- **Records for processing**
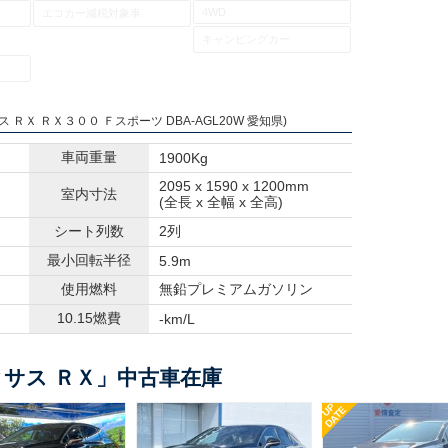
4WD
エコカー減税対象車
キャンピングカー
ス ＲＸ ＲＸ３００ Ｆスポーツ DBA-AGL20W 愛知県)
車両重量
1900Kg
2095 x 1590 x 1200mm
室内寸法
(全長 x 全幅 x 全高)
シート列数
2列
最小回転半径
5.9m
使用燃料
無鉛プレミアムガソリン
10.15燃費
-km/L
サス ＲＸ」中古車在庫
UP
DATE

- **Work required**
Could you copy every record exactly, without the pictures?

- **Solution for this problem**
4WD
エコカー減税対象車
キャンピングカー
ス ＲＸ ＲＸ３００ Ｆスポーツ DBA-AGL20W 愛知県)
車両重量
1900Kg
2095 x 1590 x 1200mm
室内寸法
(全長 x 全幅 x 全高)
シート列数
2列
最小回転半径
5.9m
使用燃料
無鉛プレミアムガソリン
10.15燃費
-km/L
サス ＲＸ」中古車在庫
UP
DATE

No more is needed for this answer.